An Impromptu Book Group


Elizabeth Bluemle - November 6, 2018

I’m distracting myself from the nail-biting anticipation of today, November 6’s, election results, with a post (almost) completely unrelated to politics. I hope it distracts you, too.
We have a 17-year-old customer—we’ll call him Nicholas—who is obsessed with orchids.
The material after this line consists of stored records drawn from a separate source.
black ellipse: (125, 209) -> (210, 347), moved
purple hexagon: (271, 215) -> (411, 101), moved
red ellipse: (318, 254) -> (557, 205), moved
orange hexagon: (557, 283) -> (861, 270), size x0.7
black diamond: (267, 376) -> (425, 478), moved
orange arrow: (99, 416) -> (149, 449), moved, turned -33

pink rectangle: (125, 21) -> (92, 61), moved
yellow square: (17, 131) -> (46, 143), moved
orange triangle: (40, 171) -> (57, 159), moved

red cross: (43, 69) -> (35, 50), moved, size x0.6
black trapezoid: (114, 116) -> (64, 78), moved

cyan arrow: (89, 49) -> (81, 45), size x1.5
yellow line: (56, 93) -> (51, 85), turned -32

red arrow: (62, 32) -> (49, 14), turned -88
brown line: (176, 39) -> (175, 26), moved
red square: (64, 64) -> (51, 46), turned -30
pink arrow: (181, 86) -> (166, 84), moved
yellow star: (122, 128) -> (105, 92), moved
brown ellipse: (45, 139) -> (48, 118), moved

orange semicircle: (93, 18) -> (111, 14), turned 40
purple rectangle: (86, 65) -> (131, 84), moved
Apparently, his mom recently found a family video from when Nick was three which showed him, arms spread wide, proclaiming, “I LOVE ORCHIDS!” Now, Nick has blossomed (pardon me) into quite an orchid expert. His parents, avid hikers, can only get Nick to join them if there’s a chance to spot orchids in the wild. This precocious autodidact receives several emails a day from people in the Northeast looking for his assistance identifying rare specimens.
Interestingly, Nick hasn’t read Susan Orlean’s The Orchid Thief, a book I listened to and loved several years ago. “The wrong orchid is on the cover,” he said, proving once again that many readers pay attention to accuracy gaps between interior content and cover design. “I’m also not interested in theft as subject matter,” he said. “Also, who needs another book about love and betrayal?” I sort of love that the Northeast’s top expert on orchids hasn’t read the ONLY BOOK ON ORCHIDS that the general public has ever heard of (which may be part of why he didn’t bother, but honestly, it’s a terrific book and a gripping audiobook, so I hope he does dip in at some point).
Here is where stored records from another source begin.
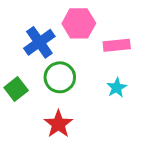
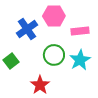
green circle: (60, 77) -> (54, 55), moved
cyan star: (117, 88) -> (80, 60), size x1.5

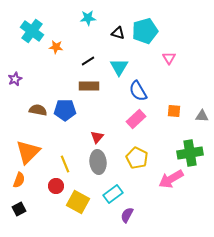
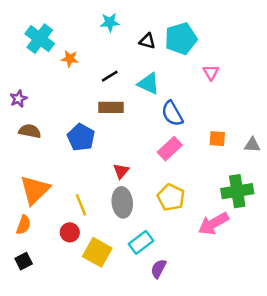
cyan triangle: (119, 67) -> (148, 84), turned -36
brown semicircle: (38, 110) -> (30, 131), moved
blue pentagon: (65, 110) -> (81, 137), turned 30

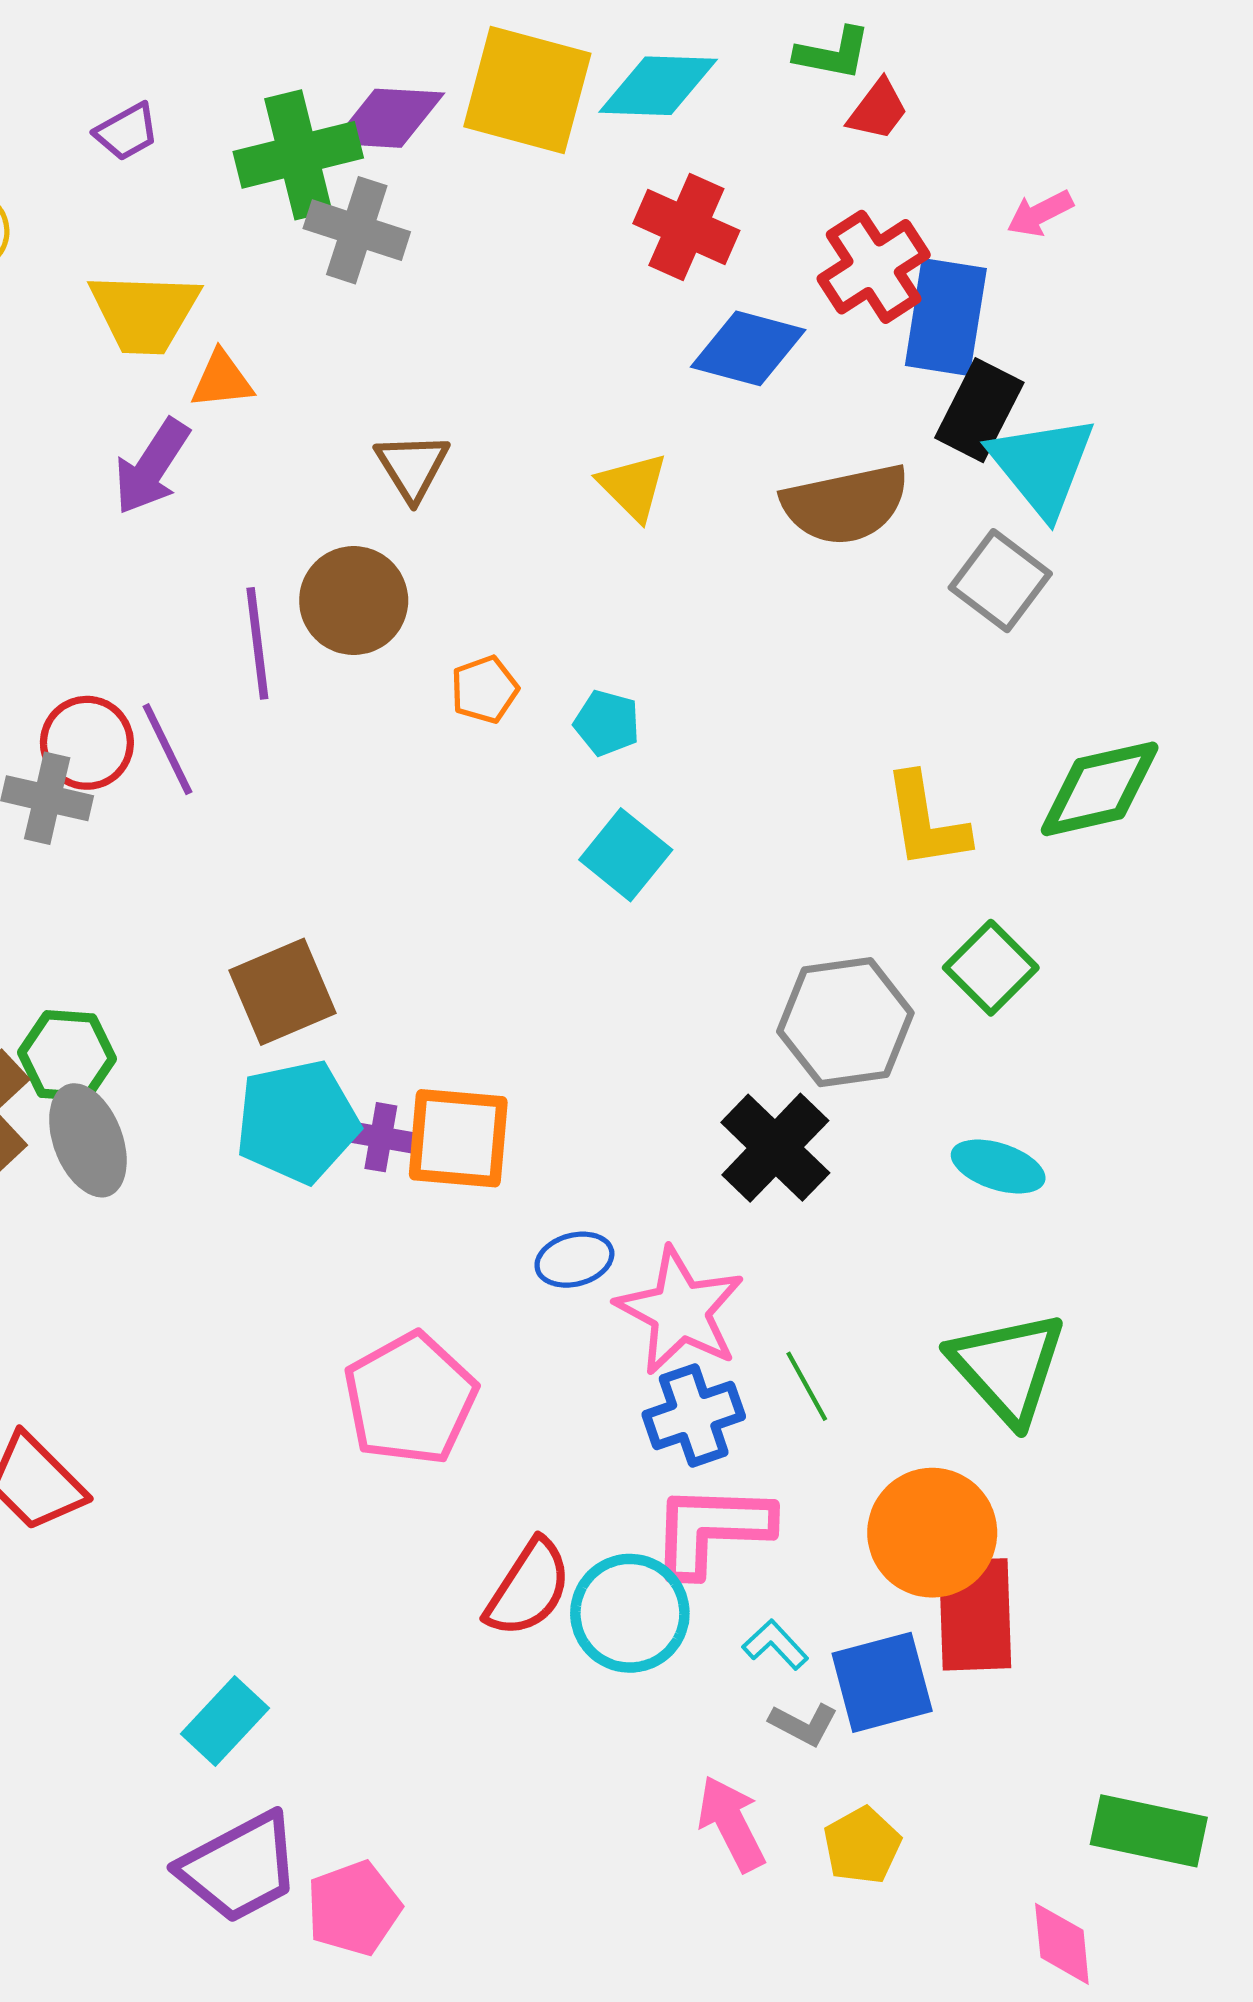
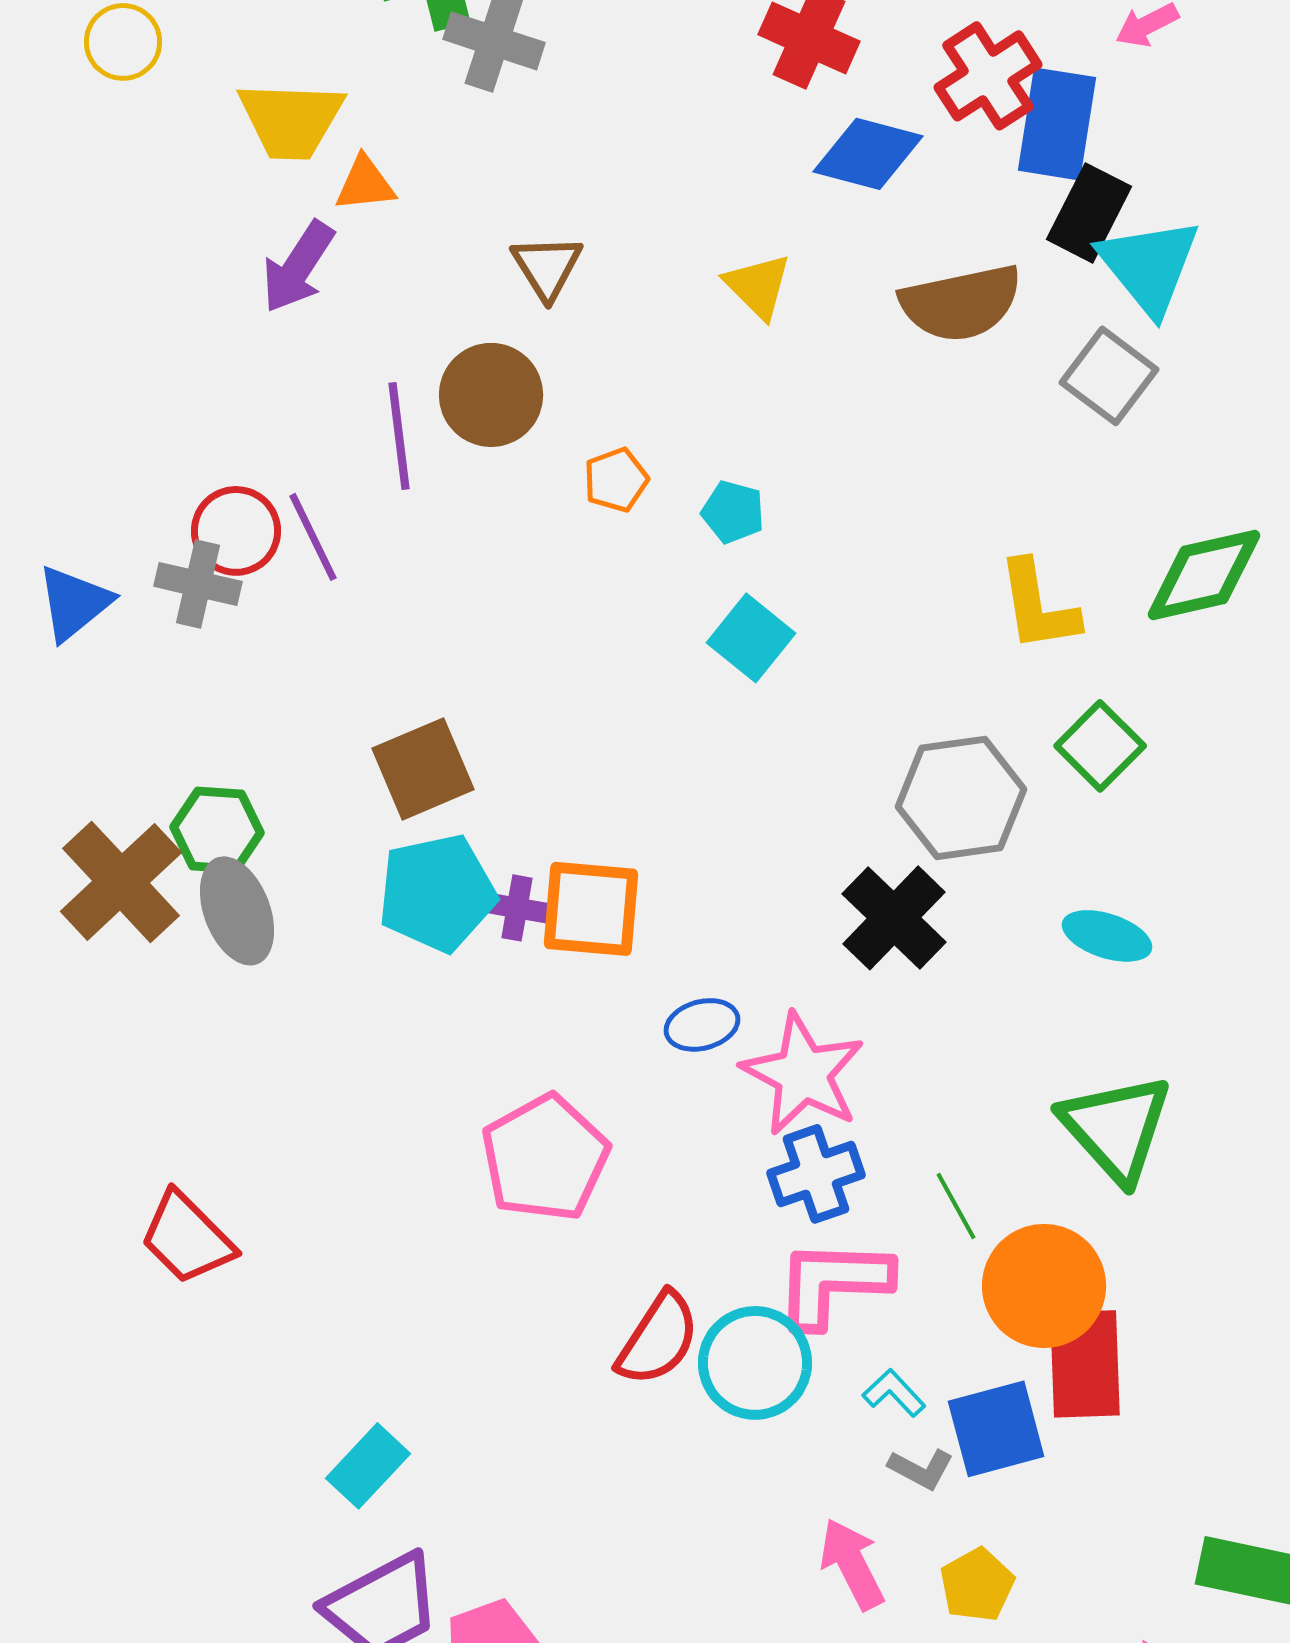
green line: (807, 1386) -> (956, 1206), moved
Anyhow, Nick and his mom—we’ll call her Alison—were in the store the other day scouting for some non-orchid-related books to take on Thanksgiving vacation, and we compared recent favorite reads. I was telling Alison about the book I think is the adult book of the year, Nana Kwame Adjei-Brenyah’s Friday Black. It’s harrowing and brilliant and darkly funny and piercingly observant, a fierce satirical look at race and consumer culture in our country. It’s also stylistically the most exciting writing I’ve come across in a long time; Adjei-Brenyah’s voice is original, versatile, fresh and distinctive. As painful and harsh as the stories can be, they also have grace, hope, and compassion, and are both finely crafted and a raw howl of a response to the turbulence of our troubled world. It’s rare to find that combination, and it makes for a powerful brew. I suspect the first story, “The Finkelstein 5,” will be taught in university classes for years to come.
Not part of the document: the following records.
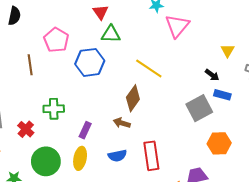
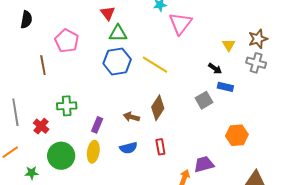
blue hexagon: (90, 62) -> (117, 61), moved
brown diamond: (133, 98) -> (158, 108), moved
gray square: (199, 108) -> (204, 100), size x0.7
orange hexagon: (219, 143) -> (237, 135), moved
red rectangle: (151, 156) -> (160, 147), size x0.6

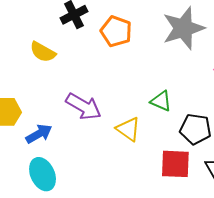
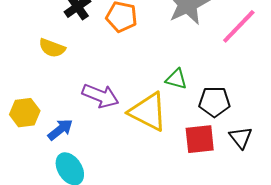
yellow triangle: (128, 129) -> (148, 112), size x1.6

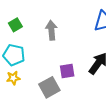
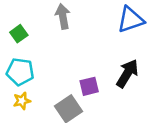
gray arrow: (51, 30) -> (63, 16), moved

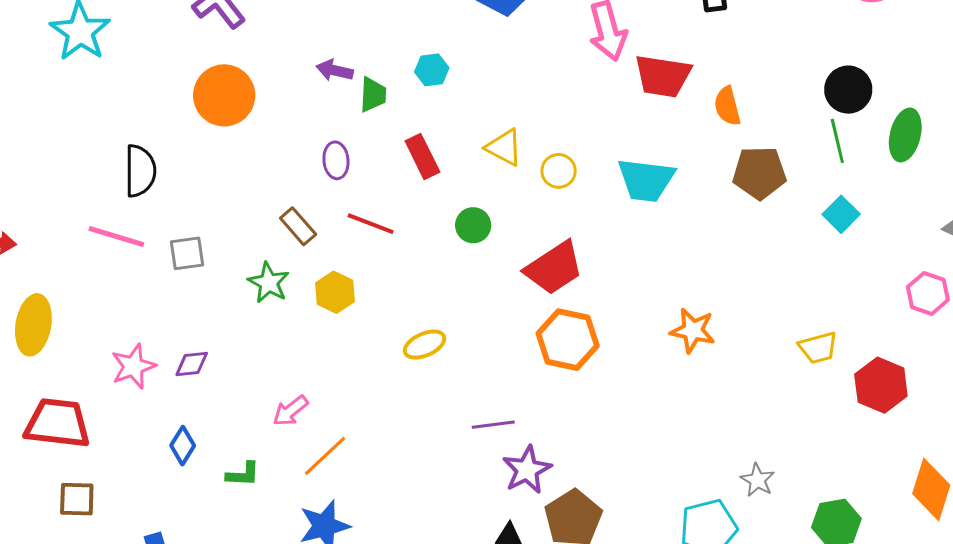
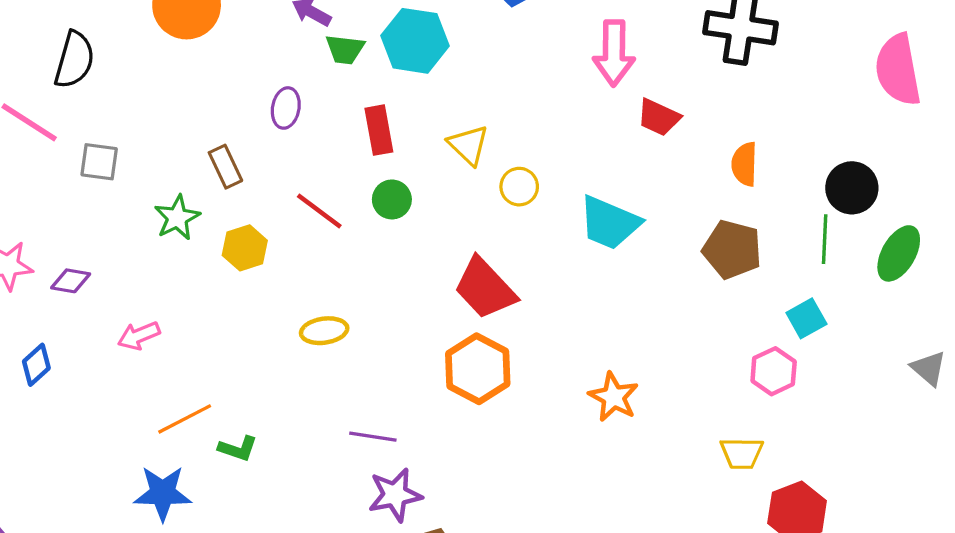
cyan hexagon: (432, 70) -> (415, 41), size x1.8
red trapezoid: (663, 76) -> (659, 117), size x0.7
green trapezoid: (373, 95) -> (345, 49), turned 78
orange semicircle: (727, 106) -> (744, 164), moved
red line: (371, 224) -> (319, 211), moved
green circle: (473, 225) -> (392, 199), moved
red trapezoid: (554, 268) -> (485, 288), turned 64
pink hexagon: (928, 293) -> (774, 371), moved
pink arrow: (290, 411) -> (139, 336), moved
green L-shape: (243, 474) -> (238, 449), moved

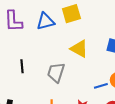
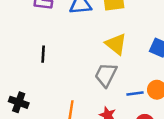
gray trapezoid: (56, 72) -> (106, 75), moved

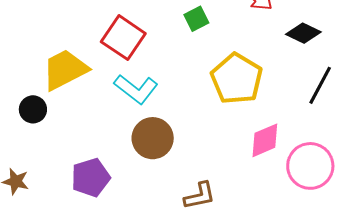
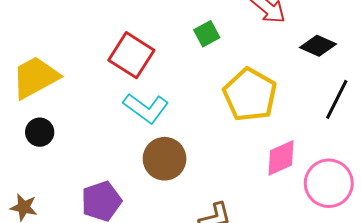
yellow trapezoid: (65, 70) -> (35, 77), moved

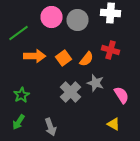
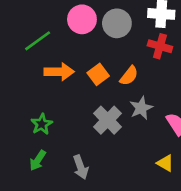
red cross: (110, 50) -> (160, 46), moved
gray star: (96, 83) -> (141, 108), turned 30

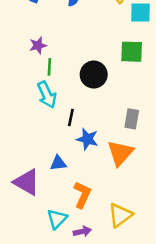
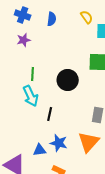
purple star: (38, 45) -> (24, 40), moved
blue star: (87, 139) -> (59, 143), moved

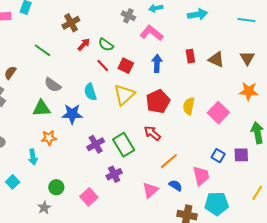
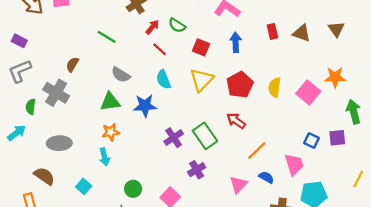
red line: (103, 65) -> (160, 49), moved
orange star: (249, 91) -> (335, 77), moved
orange star: (49, 138) -> (111, 132), moved

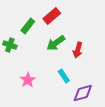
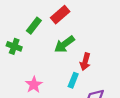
red arrow: (78, 50) -> (85, 62), moved
cyan rectangle: (64, 76) -> (73, 80), turned 56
(I really wish I had a handsome hardcover edition to sell in addition to the paperback and am hoping Houghton Mifflin Harcourt will bring one out! I’m hoping that Tommy Orange’s front-page review in Sunday’s New York Times Book Review might hasten that possibility toward a yes.)
When Nick and Alison came to the counter, Friday Black was on their stack. It wasn’t Alison who planned to read it first, but Nick. “It’s an intense read,” I told him, underscoring the conversation I’d had with Alison. “I can’t wait to hear what you think.”
Alison’s choice was a copy of Patrick Rothfuss’s The Wise Man’s Fear, book two of an unfinished trilogy (which ShelfTalker’s own Kenny Brechner has so amusingly blogged about here). We chatted about the upcoming Lin-Manuel Miranda adaptation of the books, and I confessed that I had loved The Name of the Wind, the first book in the trilogy, but hadn’t yet read The Wise Man’s Fear.

Nicholas was aghast. “You,” he said, “are going to read it this week, and then we’re going to talk about it.” I hesitated only a second, because even though my stack of unread ARCs could serve as a veritable staircase from my fourth-floor apartment to the basement of the building, you don’t refuse a book challenge from a young customer, especially not from the Northeast’s foremost orchid expert. “Okay,” I said. “And you are going to read Friday Black this week, and we will talk about that!” “Okay,” he said, and swept out the door with purpose.
And that, my friends, is how an impromptu book group is born. I’ll pop by the Comments next week and let you know how our first discussion goes. And now if you’ll excuse me, I have some reading to do.
 

1 thought on “An Impromptu Book Group

  1. Jaime Levine

    I ❤️ This!! I love Rothfuss (I haven’t read this one yet) and I love Nana’s Friday Black. I hope you can report some on the next meeting of your inpromptu book club!!